O ministro Flávio Dino: propostas para “modernizar” o Poder Judiciário. (Foto: STF)


O ministro do STF apresenta um plano para modernizar a Corte e endurecer o controle sobre magistrados, contrapondo-se à tese de “autocontenção” defendida pela presidência do tribunal.

O ministro Flávio Dino, do Supremo Tribunal Federal (STF), lançou uma proposta para retirar, segundo ele, o Poder Judiciário do que considera um estado de paralisia institucional.

Em um artigo que detalha uma reforma ampla do sistema de Justiça, Dino propõe não apenas uma atualização administrativa, mas um endurecimento ético: a criação de crimes específicos para juízes e procuradores que cometam abusos no exercício da função.

Continua depois da publicidade

A iniciativa surge em um momento de fragilidade da imagem pública da Corte e expõe uma divergência filosófica sobre o papel dos magistrados na democracia brasileira.

Enquanto o atual presidente do STF, Edson Fachin, tem defendido a “autocontenção” — uma postura de menor interferência do tribunal em questões políticas e legislativas —, Dino argumenta que a solução para a crise de legitimidade não é o recuo, mas a eficiência. Para o ministro, o Brasil carece de “mais Justiça, não menos”.

Os pilares da proposta

A reforma sugerida por Dino ataca pontos sensíveis que, há décadas, geram atrito entre o Judiciário e a sociedade:

  • Responsabilidade penal: A criação de tipos penais severos para magistrados e membros do Ministério Público busca dar uma resposta à percepção de impunidade na categoria.
  • Gestão de carreiras: A regulamentação definitiva de direitos e remunerações visa encerrar as polêmicas sobre verbas que ultrapassam o teto constitucional.
  • Agilidade e especialização: A proposta prevê a criação de instâncias especializadas para crimes graves, como improbidade administrativa e violência sexual, além de limitar o uso de inteligência artificial em decisões judiciais, preservando o fator humano.
  • Desafogo do STF: Dino defende a revisão das competências da Corte, sugerindo que o tribunal deve focar em questões estritamente constitucionais, reduzindo o volume de recursos que hoje congestionam o sistema.

Um ciclo de 22 anos

O diagnóstico de Dino é de que o modelo atual, estabelecido pela última grande reforma do Judiciário em 2004 (Emenda Constitucional 45), esgotou seu fôlego. Naquela época, a criação do Conselho Nacional de Justiça (CNJ) foi o grande avanço; agora, o ministro aponta que os problemas são estruturais e não serão resolvidos com “medidas superficiais”, como simples códigos de conduta para palestras de magistrados.

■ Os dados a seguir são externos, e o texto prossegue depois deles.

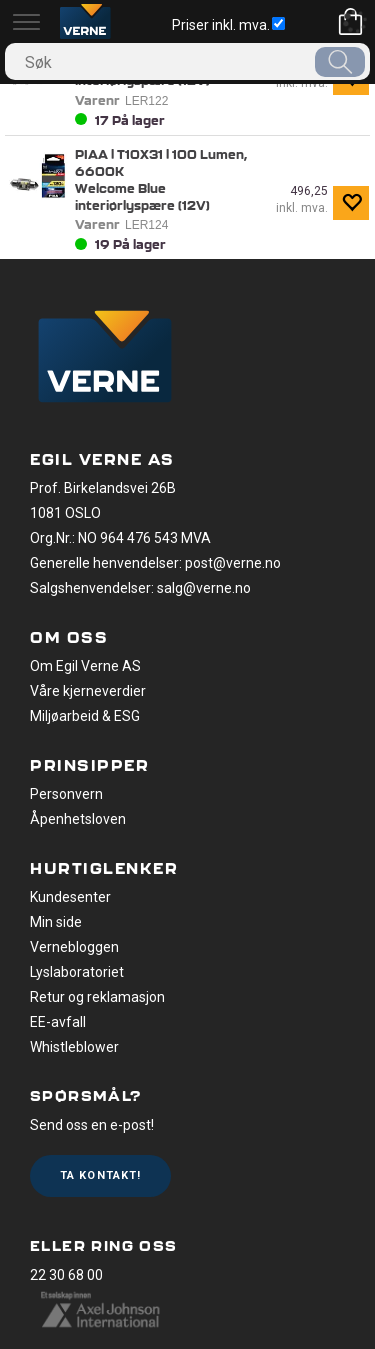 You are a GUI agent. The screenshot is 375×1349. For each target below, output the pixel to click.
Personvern (66, 794)
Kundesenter (70, 897)
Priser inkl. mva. (228, 25)
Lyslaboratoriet (77, 972)
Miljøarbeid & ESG (85, 716)
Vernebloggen (74, 947)
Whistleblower (74, 1047)
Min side (56, 922)
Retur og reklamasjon (97, 997)
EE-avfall (58, 1022)
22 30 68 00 (66, 1275)
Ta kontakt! (100, 1175)
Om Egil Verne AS (85, 666)
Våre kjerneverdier (88, 691)
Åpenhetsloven (78, 819) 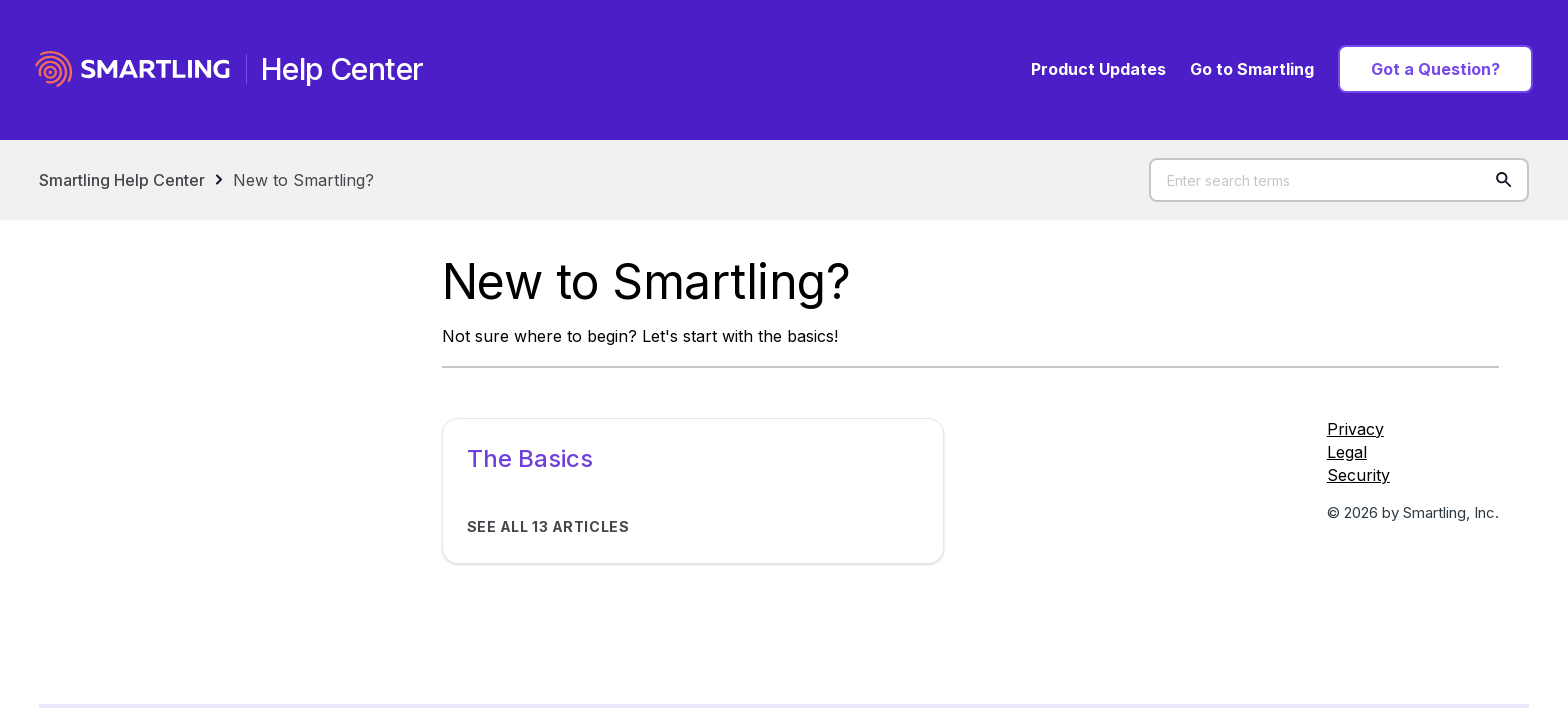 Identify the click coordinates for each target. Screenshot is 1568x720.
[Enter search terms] (1339, 180)
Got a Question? (1435, 69)
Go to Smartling (1252, 69)
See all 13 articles (548, 526)
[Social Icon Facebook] (1413, 548)
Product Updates (1098, 69)
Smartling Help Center (122, 180)
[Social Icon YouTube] (1413, 597)
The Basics (530, 458)
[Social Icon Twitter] (1413, 564)
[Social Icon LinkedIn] (1413, 580) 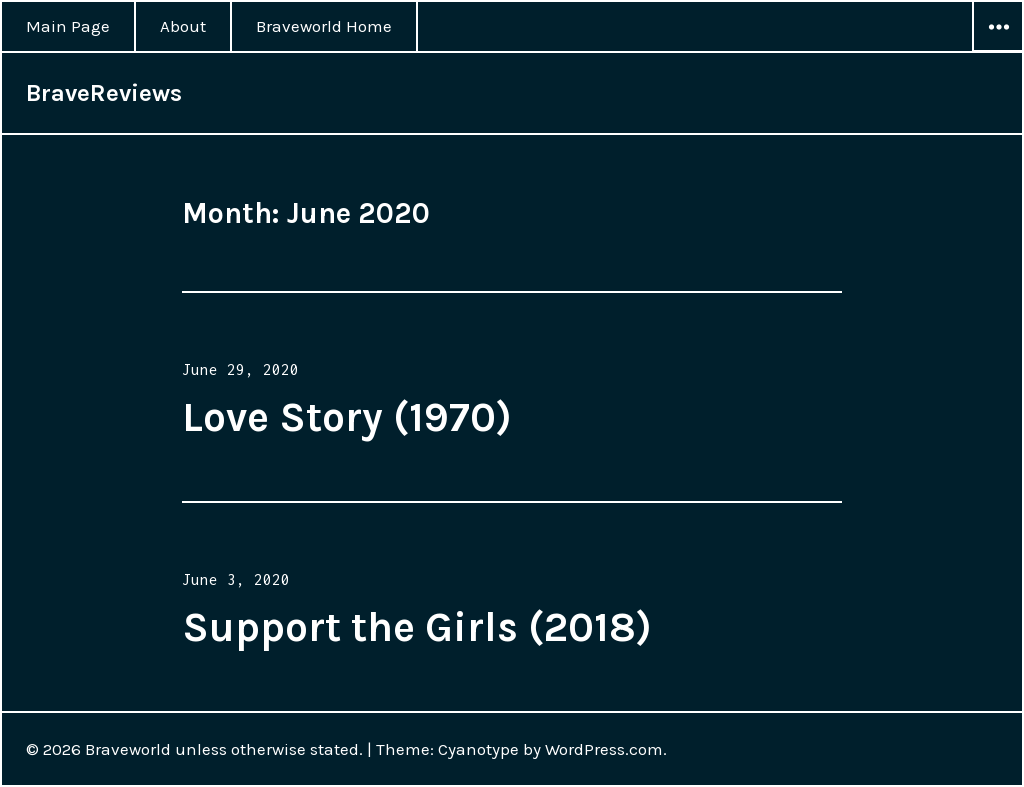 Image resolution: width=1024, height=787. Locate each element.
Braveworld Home (324, 26)
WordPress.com (604, 749)
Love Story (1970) (347, 417)
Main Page (68, 26)
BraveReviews (104, 93)
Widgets (998, 51)
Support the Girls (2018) (417, 627)
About (183, 26) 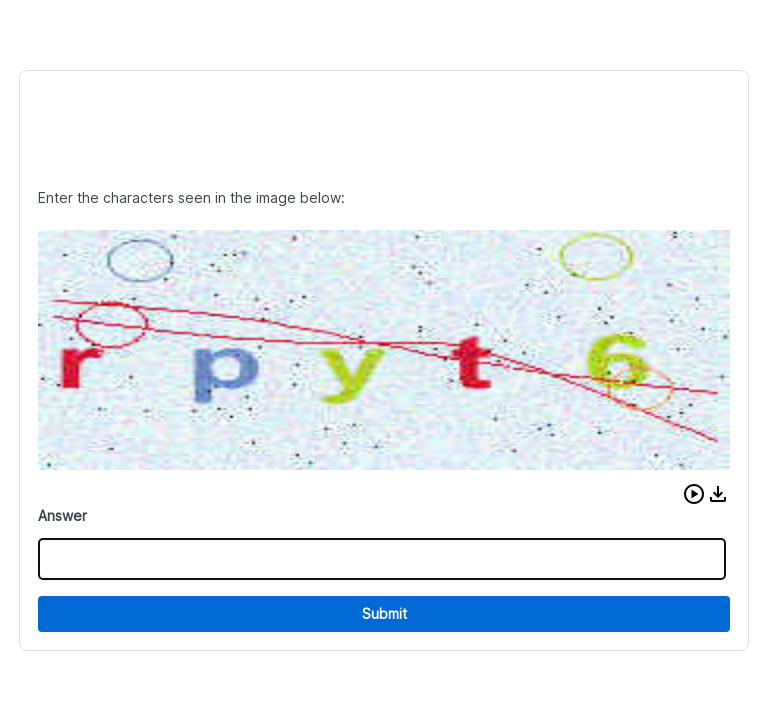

Apesar da clara colisão de visões sobre o ativismo judicial, o presidente Edson Fachin adotou um tom diplomático, classificando as sugestões como “uma reflexão oportuna”. A recepção institucional indica que, embora o caminho para uma emenda constitucional seja longo e dependa do Congresso Nacional, o debate sobre o controle externo e a eficiência dos tribunais deixou de ser um tabu interno para se tornar uma pauta de sobrevivência do próprio STF.

O que é a autocontenção?

No Direito Constitucional, a autocontenção judicial é a teoria de que juízes devem evitar invalidar leis ou atos do Poder Executivo, a menos que haja uma violação flagrante da Constituição. O objetivo é respeitar a vontade dos eleitores representada pelo Congresso. A proposta de Dino, ao pedir “mais Justiça”, sugere que o Judiciário deve ser ativo para garantir direitos, desde que sua própria estrutura interna seja rigorosamente controlada.